Emsal Mahkeme Kararı İstanbul Bölge Adliye Mahkemesi 4. Hukuk Dairesi 2022/123 E. 2023/2005 K. 14.06.2023 T.

Görüntülediğiniz mahkeme kararı henüz kesinleşmemiştir. Yararlı olması amacıyla eklenmiştir.

T.C.
İSTANBUL
BÖLGE ADLİYE MAHKEMESİ
4. HUKUK DAİRESİ
DOSYA NO: 2022/123
KARAR NO: 2023/2005
T Ü R K M İ L L E T İ A D I N A
İ S T İ N A F K A R A R I
İNCELENEN KARARIN
MAHKEMESİ: İSTANBUL 4. ASLİYE TİCARET MAHKEMESİ
TARİHİ: 25/05/2021
NUMARASI: 2019/460 Esas – 2021/346 Karar
DAVANIN KONUSU: Tazminat (Haksız Fiilden Kaynaklanan)
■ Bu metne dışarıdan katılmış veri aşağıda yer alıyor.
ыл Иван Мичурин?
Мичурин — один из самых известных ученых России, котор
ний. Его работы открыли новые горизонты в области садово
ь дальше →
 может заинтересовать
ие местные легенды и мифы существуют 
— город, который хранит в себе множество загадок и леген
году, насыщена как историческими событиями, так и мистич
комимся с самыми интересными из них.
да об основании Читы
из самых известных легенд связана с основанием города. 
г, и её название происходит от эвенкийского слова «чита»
İSTİNAF KARAR TARİHİ: 14/06/2023
Yukarıda yazılı ilk derece mahkemesi kararına karşı istinaf kanun yoluna başvurulmuş olmakla 6100 Sayılı HMK’ nın 353.maddesi gereğince dosya incelendi,
GEREĞİ DÜŞÜNÜLDÜ: Davacı vekili dava dilekçesinde; Müvekkili şirketin … Mağazalarının sahibi olan tüzel kişi olduğunu, davalı tüzel kişisinn ise … Gazetesinin yayın hakkı sahibi olan şirket olduğunu, müvekkili şirketin … Mağazalarının sahibi olan tüzel kişiliği devralmasının ardından basında ve sosyal medyada bir kısım olumlu ve olumsuz yorumların yer aldığını, doğruluğu olmayan bir kısım paylaşımlar neticesinde müvekkili şirketin hakkını koruyabilmesi adına davalılara bu davanın açıldığını, davaya konu haksız yayın sebebi ile 50.000,00 TL manevi tazminatın yayın tarihi olan 27/04/2019 tarihinden itibaren işleyecek yasal faizi ile birlikte davalılardan müştereken ve müteselsilen tahsiline, dava konusu ifadelerin hukuka aykırılığının tespiti ve ve masrafı davalılardan alınmak suretiyle kararın … gazetesinde ve tirajı en yüksek ulusal iki gazetede yayınlanmasına karar verilmesini talep etmiştir. Davalı vekili cevap dilekçesinde; Müvekkili … yönünden husumet itirazlarının bulunduğunu, dava hem müvekkili şirket … Yayıncılık A.Ş.’ye hem eser sahibi müvekkili …’a, hem de bu şirketin yönetim kurulu üyesi olan müvekkili …’a karşı açıldığını, …’un dava konusu haberle ilgili olarak hiçbir şahsi sorumluluğu bulunmadığını, haber basın özgürlüğü kapsamında olduğunu, Sulh Hukuk Mahkemesi kararları bağlayıcı olmadığını, manevi tazminatın koşulları oluşmadığını, talep edilen tazminat miktarı fahiş olduğunu, kararın yayınlanması talebinde hukuki yararı olmadığını, bu sebeplerle açılan davanın reddine karar verilmesini talep etmiştir. İlk Derece Mahkemesince; “Somut olayda, … Gazetesinin 27/04/2019 tarihli nüshasında yer alan dava konusu “…” başlıklı yayın bir bütün olarak değerlendirildiğinde; basın özgürlüğü kapsamında kaldığı, yayın içeriğinde davacının kişilik haklarına saldırı niteliğinde ifadelere yer verilmediği, davacıya ilişkin olayın hiçbir özel yorum katılmaksızın haberleştirilerek okuyucuya aktarıldığı anlaşılmaktadır. Bu durumda, davacının kişilik haklarının saldırıya uğradığından bahsedilemeyeceğinden davanın reddine” karar verilmiştir. Verilen karara karşı davacı vekilince istinaf yasa yoluna başvurulmuştur. Davacı vekili istinaf dilekçesinde; Dava konusu haberin basın ve ifade özgürlüğü kapsamında olmadığını ileri sürmüştür.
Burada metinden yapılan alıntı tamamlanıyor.